---------- Provided records ----------
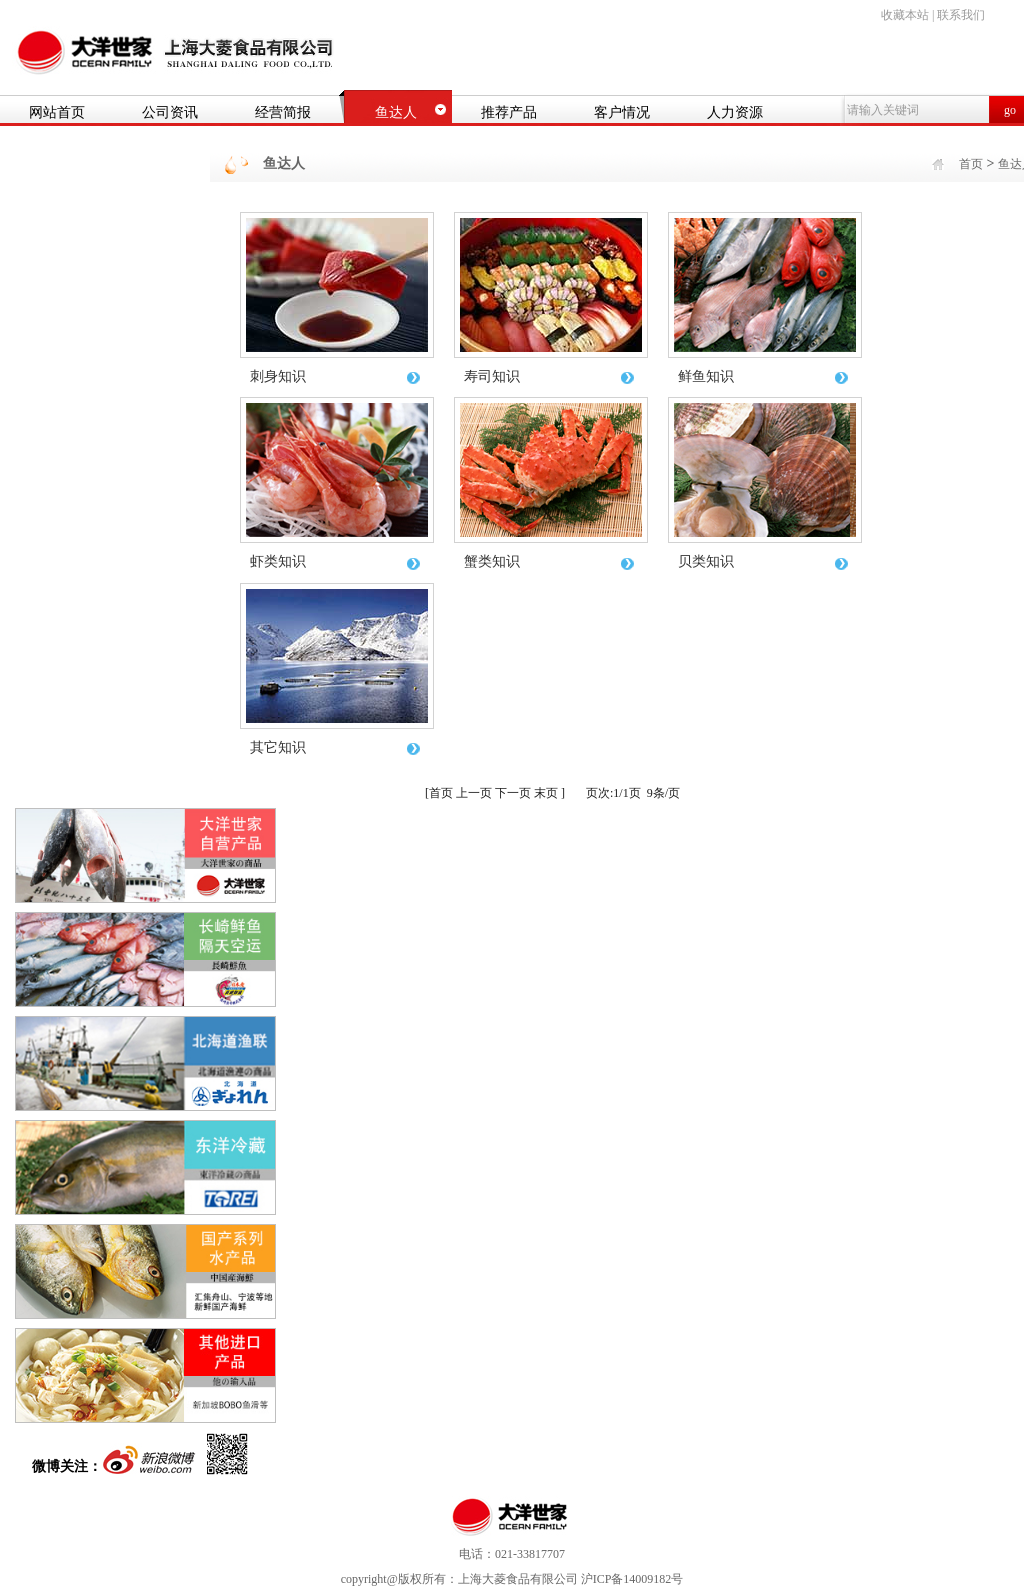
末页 (546, 793)
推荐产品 (509, 112)
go (1010, 110)
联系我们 (961, 15)
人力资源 (735, 112)
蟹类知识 (550, 561)
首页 (971, 164)
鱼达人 (396, 112)
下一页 (513, 793)
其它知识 (336, 747)
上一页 (474, 793)
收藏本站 (905, 15)
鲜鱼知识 (764, 376)
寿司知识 (550, 376)
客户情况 (622, 112)
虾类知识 (336, 561)
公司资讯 (170, 112)
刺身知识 (336, 376)
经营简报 (283, 112)
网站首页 (57, 112)
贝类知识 (764, 561)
----------
** What the exercise asks **
Reproduce the line containing "go (1010, 110)" and every line after it. Stop at the last line of the records, and add nothing.

** Written answer **
go (1010, 110)
联系我们 (961, 15)
人力资源 (735, 112)
蟹类知识 (550, 561)
首页 (971, 164)
鱼达人 (396, 112)
下一页 (513, 793)
其它知识 (336, 747)
上一页 (474, 793)
收藏本站 (905, 15)
鲜鱼知识 (764, 376)
寿司知识 (550, 376)
客户情况 (622, 112)
虾类知识 (336, 561)
公司资讯 (170, 112)
刺身知识 (336, 376)
经营简报 (283, 112)
网站首页 (57, 112)
贝类知识 (764, 561)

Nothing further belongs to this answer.